Une étude d'AXA Climate révèle que seules 43 % des espèces menacées en France et dans ses outre-mer sont protégées par la loi. Derrière ce chiffre, des disparités géographiques marquées et un biais taxonomique au détriment des invertébrés.
AXA Climate, filiale du groupe AXA dédiée à l'adaptation au changement climatique, publie une étude sur la protection de la biodiversité en France métropolitaine et dans les outre-mer. Synthèse de travaux publiés en 2026 dans la revue Journal for Nature Conservation, l'étude croise deux bases de données publiques françaises avec les évaluations du risque d'extinction issues de la Liste rouge de l'Union internationale pour la conservation de la nature (UICN).
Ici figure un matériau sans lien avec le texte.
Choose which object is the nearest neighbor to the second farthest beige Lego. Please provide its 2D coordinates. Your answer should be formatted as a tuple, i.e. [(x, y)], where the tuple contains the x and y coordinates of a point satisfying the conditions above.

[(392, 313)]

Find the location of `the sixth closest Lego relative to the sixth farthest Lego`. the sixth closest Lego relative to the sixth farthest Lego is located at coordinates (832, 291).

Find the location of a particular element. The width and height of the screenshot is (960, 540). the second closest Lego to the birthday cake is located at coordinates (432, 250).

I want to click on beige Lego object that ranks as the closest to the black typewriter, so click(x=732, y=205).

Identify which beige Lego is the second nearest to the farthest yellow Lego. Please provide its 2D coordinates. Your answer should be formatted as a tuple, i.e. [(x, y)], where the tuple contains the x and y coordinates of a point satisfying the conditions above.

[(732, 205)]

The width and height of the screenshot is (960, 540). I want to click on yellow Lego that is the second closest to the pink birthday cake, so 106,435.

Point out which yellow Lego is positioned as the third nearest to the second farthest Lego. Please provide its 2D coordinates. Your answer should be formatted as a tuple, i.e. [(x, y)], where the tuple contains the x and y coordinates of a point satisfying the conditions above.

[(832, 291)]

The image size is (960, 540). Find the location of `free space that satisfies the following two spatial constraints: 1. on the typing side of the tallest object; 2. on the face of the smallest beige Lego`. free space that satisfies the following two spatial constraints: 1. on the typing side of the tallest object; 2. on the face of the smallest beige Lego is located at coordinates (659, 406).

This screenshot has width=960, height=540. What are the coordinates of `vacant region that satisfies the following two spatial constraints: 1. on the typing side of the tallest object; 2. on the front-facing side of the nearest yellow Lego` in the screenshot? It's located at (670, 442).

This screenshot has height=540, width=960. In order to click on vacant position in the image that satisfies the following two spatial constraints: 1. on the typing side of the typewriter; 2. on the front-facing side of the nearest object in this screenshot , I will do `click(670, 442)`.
Selon l’étude, seules 43 % des espèces évaluées comme menacées bénéficient d'une protection juridique. Le taux progresse avec le niveau de risque, sans combler l'écart : 39 % pour les espèces “vulnérables”, 43 % pour celles “en danger” et 51 % pour celles “danger critique d'extinction”. Pour les auteurs, ce décalage traduit un problème structurel. Les connaissances scientifiques évoluent rapidement, tandis que la protection juridique avance à un rythme plus lent : en France métropolitaine, l'arrêté le plus récent protégeant les reptiles et les amphibiens date de 2021, et celui relatif aux oiseaux remonte à 2009.
Des disparités géographiques marquées
L'étude met en évidence de fortes inégalités entre territoires. Plus de 100000 espèces de faune et de flore sont recensées en France métropolitaine et en Corse, contre seulement 28704 en Guyane française, malgré la richesse de ses écosystèmes amazoniens. La part d'espèces évaluées varie également : 52 % à Saint-Barthélemy, 55 % à Wallis-et-Futuna, jusqu'à 97 % en Terre Adélie, la France métropolitaine et la Corse s'établissant à 89 %.
Ce niveau de connaissance ne se traduit pas par une meilleure protection. La France métropolitaine et la Corse concentrent le plus grand nombre d'espèces menacées, 1 445 au total, mais seules 34 % d'entre elles sont juridiquement protégées, soit le troisième taux le plus faible parmi les territoires français. La Martinique et la Guadeloupe affichent également des niveaux faibles (29 %). Les territoires riches en biodiversité comme la Nouvelle-Calédonie, la Polynésie française, Mayotte et la Guyane combinent un nombre élevé d'espèces menacées avec une protection comprise entre 45 % et 70 %.
Un biais taxonomique au détriment des invertébrés
L'étude souligne enfin un déséquilibre marqué selon les groupes taxonomiques. Les vertébrés indigènes bénéficient d'une couverture quasi complète : environ 95 % pour les oiseaux, les reptiles et les mammifères, 88 % pour les amphibiens.
À l'inverse, les bivalves et les anthozoaires se situent autour de 42 à 43 %, tandis que les insectes menacés ne sont protégés qu'à hauteur de 6 %, malgré leur richesse spécifique considérable. Une tendance similaire s'observe chez les plantes : 96 % de protection pour les gymnospermes (plantes à graines nues, comme les conifères), contre 51 % pour les angiospermes (plantes à fleurs et à fruits), qui représentent pourtant l'essentiel de la diversité végétale. Les algues menacées ne bénéficient quant à elles d'aucune protection.
Au-delà de la conformité réglementaire
Pour les auteurs, ce décalage a des implications concrètes pour les entreprises. “Notre étude montre que la conformité réglementaire à elle seule ne garantit pas que les risques pesant sur la biodiversité sont gérés”, expliquent Julie Rode, Raphaël Marchand, Rémy Poncet et Geoffroy Dufay, co-auteurs de l'étude chez AXA Climate. “Or, de nombreux secteurs, notamment l'agriculture, dépendent de fonctions écosystémiques soutenues par des espèces négligées par la réglementation. Lorsque ces fonctions sont perturbées, c'est la stabilité même des systèmes alimentaires qui est en jeu.”
Les auteurs plaident pour une approche élargie, centrée sur la protection des espèces “clés de voûte” qui jouent un rôle structurant dans les écosystèmes, ainsi que sur les habitats qui les soutiennent. Avec la généralisation des obligations de reporting extra-financier portées par la CSRD pourtant affaiblie et par la TNFD (Taskforce on Nature-related Financial Disclosures, cadre international de publication des risques et dépendances liés à la nature), ils invitent les entreprises à dépasser le seul prisme réglementaire pour mieux sécuriser leurs chaînes de valeur.